Page-level text extractions:
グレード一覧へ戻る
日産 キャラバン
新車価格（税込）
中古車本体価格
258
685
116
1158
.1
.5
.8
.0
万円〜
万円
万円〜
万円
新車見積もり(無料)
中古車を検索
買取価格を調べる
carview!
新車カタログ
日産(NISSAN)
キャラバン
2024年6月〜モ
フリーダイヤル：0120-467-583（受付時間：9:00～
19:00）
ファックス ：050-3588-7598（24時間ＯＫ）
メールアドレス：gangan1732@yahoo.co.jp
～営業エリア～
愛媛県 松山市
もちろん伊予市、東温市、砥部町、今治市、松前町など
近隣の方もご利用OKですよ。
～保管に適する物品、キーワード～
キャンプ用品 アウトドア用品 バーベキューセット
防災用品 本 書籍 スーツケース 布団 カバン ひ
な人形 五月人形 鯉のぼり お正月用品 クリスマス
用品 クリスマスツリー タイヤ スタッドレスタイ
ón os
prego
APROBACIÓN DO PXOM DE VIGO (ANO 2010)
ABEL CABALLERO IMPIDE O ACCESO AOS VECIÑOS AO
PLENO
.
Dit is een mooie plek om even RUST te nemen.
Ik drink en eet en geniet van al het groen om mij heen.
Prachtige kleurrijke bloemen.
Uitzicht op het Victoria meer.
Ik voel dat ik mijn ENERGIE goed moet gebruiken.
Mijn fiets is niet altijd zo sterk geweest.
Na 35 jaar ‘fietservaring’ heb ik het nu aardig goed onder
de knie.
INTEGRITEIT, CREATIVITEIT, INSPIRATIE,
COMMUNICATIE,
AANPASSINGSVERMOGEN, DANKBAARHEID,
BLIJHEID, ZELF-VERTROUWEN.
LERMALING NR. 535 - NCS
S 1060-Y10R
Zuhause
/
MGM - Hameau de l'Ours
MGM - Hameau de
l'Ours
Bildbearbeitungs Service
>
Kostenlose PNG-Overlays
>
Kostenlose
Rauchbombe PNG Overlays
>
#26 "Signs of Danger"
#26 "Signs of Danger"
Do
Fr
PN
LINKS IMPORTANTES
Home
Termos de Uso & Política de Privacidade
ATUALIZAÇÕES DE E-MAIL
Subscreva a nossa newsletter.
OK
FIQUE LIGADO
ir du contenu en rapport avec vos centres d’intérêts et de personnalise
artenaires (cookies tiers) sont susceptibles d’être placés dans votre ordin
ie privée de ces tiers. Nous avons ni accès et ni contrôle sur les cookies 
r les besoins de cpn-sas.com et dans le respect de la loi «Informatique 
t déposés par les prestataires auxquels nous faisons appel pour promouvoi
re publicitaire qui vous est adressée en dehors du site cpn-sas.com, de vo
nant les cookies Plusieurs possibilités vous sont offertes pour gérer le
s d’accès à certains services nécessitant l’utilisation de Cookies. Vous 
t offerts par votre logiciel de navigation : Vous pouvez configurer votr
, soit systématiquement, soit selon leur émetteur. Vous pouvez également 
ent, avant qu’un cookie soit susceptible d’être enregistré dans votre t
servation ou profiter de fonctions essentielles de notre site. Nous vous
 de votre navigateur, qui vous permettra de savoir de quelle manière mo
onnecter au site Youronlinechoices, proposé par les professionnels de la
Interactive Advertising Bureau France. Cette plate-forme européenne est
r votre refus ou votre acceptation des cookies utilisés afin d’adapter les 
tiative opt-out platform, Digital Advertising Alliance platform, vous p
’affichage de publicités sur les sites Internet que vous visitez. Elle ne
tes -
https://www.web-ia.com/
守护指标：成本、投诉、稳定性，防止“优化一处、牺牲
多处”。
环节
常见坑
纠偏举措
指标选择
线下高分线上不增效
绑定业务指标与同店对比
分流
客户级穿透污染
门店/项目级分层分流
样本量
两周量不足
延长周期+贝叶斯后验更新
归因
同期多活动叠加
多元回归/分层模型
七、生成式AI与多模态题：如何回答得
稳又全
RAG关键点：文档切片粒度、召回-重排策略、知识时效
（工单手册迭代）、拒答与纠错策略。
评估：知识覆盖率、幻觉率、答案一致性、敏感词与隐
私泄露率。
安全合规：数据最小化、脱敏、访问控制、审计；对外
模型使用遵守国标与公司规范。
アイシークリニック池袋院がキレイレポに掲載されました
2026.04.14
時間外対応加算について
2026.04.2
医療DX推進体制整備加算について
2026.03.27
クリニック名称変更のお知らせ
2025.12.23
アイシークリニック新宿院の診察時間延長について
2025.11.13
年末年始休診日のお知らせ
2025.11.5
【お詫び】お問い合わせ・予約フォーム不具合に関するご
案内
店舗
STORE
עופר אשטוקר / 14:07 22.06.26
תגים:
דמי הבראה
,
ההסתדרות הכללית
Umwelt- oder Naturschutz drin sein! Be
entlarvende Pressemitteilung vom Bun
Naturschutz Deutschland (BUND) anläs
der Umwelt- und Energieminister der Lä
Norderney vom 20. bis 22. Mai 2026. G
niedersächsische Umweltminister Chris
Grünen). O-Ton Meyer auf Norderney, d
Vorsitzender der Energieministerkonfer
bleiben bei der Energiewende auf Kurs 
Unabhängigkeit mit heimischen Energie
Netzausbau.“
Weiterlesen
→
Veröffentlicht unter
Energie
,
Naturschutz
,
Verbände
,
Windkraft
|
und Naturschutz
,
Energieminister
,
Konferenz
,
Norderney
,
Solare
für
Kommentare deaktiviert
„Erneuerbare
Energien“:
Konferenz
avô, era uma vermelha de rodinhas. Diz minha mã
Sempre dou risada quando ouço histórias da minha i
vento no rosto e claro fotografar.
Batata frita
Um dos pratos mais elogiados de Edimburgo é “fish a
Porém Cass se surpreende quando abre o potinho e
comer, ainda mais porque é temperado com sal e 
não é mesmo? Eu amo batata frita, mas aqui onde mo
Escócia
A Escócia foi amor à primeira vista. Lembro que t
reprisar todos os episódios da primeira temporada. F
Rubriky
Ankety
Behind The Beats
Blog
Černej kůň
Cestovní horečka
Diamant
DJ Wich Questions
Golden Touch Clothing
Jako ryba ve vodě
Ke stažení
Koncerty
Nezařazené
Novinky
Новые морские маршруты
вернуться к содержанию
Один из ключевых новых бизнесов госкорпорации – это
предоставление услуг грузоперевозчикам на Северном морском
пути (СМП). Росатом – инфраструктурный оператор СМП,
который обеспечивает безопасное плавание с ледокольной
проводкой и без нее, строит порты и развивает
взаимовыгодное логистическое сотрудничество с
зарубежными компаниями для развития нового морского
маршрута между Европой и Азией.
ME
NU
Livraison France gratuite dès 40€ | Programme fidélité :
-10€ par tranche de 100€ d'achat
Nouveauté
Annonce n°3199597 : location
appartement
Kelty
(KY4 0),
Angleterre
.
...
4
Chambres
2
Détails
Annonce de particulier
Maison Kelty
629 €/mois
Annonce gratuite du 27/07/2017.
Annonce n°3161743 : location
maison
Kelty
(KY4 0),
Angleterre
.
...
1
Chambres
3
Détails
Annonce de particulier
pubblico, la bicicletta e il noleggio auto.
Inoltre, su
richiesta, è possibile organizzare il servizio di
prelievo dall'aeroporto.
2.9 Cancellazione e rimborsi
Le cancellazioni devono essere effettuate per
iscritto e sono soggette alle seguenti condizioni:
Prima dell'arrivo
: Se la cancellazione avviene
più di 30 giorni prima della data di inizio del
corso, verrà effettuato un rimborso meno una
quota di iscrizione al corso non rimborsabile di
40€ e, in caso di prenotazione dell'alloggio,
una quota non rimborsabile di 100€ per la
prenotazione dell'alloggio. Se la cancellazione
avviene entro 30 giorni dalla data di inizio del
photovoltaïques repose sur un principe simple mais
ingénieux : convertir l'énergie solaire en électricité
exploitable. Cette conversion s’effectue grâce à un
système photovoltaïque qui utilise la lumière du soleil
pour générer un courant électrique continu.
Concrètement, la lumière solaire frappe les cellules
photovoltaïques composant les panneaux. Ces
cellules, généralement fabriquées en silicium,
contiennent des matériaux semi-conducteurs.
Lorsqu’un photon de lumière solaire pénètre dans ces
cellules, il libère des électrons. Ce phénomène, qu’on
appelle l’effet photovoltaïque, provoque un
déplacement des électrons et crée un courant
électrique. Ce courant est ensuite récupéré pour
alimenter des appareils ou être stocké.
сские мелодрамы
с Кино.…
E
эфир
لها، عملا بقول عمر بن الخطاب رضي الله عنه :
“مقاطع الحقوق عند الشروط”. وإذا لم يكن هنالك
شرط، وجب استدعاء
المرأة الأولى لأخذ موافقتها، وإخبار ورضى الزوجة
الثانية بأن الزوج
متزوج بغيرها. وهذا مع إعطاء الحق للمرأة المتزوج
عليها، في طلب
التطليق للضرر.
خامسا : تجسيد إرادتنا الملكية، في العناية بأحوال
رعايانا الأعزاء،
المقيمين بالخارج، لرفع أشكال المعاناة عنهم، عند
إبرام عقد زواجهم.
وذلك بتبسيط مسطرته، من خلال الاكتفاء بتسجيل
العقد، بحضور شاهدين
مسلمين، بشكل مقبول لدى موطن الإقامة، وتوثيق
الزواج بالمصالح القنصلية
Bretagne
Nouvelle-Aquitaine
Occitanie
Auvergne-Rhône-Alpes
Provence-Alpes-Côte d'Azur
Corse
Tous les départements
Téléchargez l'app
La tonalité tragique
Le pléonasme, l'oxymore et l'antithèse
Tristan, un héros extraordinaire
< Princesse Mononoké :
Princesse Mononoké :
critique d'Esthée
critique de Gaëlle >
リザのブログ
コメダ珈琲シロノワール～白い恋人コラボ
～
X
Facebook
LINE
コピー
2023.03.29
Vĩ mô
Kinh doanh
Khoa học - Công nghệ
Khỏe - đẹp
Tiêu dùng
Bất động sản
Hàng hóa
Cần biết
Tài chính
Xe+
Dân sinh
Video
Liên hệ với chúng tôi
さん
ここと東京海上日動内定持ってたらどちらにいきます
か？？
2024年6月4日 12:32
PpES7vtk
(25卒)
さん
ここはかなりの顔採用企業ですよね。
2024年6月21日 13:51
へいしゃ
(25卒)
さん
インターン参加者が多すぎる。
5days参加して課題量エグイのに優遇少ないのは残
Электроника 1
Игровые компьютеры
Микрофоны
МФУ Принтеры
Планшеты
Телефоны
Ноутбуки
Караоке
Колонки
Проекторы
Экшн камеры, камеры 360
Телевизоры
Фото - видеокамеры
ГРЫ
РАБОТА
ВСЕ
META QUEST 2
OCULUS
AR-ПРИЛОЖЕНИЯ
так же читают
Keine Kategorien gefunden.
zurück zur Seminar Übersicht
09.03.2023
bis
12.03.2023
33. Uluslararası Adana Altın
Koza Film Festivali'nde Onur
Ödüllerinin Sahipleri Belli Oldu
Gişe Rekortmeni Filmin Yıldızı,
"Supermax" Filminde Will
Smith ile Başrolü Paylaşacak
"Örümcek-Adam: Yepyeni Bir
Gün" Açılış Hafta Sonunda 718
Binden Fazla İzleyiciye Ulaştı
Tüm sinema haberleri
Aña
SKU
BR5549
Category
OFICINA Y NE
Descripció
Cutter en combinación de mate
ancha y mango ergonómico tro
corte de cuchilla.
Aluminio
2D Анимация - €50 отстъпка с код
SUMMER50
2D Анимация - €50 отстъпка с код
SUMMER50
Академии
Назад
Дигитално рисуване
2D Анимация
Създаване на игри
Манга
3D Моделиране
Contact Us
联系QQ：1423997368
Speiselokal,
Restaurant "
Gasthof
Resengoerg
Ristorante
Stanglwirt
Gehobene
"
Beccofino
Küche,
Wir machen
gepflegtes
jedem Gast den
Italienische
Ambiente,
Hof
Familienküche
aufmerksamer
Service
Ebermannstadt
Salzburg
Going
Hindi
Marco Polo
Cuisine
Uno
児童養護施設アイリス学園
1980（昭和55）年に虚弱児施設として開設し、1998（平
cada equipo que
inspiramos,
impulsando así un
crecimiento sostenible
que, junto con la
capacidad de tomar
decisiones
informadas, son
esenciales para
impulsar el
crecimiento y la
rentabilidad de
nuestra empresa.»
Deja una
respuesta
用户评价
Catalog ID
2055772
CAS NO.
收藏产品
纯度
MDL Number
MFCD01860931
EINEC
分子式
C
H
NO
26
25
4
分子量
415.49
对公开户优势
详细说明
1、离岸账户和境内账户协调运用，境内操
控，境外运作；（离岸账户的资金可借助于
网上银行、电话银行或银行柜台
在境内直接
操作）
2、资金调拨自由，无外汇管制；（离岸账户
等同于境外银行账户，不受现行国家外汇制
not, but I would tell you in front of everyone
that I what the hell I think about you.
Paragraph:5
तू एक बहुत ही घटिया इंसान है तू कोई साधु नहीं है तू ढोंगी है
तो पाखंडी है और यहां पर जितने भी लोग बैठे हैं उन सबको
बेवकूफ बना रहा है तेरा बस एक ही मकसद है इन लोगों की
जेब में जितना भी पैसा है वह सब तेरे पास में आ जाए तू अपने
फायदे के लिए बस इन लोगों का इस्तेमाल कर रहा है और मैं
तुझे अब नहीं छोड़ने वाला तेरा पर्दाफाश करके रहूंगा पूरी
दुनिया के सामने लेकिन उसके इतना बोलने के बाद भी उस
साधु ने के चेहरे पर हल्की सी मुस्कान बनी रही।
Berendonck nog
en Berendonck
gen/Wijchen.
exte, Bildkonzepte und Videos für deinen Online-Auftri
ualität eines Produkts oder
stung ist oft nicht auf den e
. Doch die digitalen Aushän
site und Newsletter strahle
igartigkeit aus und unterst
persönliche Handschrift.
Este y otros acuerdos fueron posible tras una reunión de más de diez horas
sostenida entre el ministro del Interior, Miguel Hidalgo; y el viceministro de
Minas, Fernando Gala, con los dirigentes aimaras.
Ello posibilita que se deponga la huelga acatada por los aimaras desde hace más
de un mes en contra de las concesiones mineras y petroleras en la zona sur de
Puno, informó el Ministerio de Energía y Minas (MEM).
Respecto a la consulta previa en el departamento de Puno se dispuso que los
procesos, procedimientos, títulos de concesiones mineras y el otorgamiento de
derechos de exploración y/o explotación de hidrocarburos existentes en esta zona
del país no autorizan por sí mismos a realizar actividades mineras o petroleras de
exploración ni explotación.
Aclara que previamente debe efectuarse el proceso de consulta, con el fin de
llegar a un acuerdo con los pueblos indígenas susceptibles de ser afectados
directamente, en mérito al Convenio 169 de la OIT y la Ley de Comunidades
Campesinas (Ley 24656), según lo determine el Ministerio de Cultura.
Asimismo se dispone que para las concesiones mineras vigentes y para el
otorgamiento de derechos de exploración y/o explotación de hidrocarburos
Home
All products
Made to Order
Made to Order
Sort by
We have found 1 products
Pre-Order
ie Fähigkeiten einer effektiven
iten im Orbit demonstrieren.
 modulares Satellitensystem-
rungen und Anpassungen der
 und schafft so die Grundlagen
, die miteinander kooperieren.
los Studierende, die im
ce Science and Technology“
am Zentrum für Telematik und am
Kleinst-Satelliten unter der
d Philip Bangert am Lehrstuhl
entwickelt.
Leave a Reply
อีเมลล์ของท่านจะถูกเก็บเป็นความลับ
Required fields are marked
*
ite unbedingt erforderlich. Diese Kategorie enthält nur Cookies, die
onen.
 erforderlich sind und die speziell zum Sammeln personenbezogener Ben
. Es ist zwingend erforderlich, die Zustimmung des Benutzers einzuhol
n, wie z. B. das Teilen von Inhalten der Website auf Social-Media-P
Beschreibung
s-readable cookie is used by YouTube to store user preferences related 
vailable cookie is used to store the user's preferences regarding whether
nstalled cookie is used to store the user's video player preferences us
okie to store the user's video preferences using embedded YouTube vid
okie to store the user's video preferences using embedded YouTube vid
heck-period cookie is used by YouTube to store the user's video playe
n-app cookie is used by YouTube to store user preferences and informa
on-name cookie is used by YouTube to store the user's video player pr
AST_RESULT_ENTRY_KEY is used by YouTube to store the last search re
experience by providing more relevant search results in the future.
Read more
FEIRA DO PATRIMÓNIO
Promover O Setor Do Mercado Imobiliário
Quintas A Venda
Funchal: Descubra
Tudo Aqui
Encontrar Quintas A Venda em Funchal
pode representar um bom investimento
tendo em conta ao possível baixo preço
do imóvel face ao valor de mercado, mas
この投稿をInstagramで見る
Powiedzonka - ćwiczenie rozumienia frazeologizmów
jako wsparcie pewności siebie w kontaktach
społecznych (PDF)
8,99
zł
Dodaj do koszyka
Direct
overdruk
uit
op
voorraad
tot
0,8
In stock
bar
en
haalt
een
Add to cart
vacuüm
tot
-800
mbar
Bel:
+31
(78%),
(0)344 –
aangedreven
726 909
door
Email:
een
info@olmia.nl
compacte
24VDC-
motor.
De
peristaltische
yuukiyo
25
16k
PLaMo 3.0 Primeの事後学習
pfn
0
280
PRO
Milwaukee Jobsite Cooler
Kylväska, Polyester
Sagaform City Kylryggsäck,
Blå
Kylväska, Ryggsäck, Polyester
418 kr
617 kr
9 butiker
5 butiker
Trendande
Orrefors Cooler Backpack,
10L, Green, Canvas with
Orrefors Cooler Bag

* [WHAT THE TASK ASKS]
Please go through the data above and copy each line containing the word "oder".

* [TASK ANSWER]
Umwelt- oder Naturschutz drin sein! Be
ualität eines Produkts oder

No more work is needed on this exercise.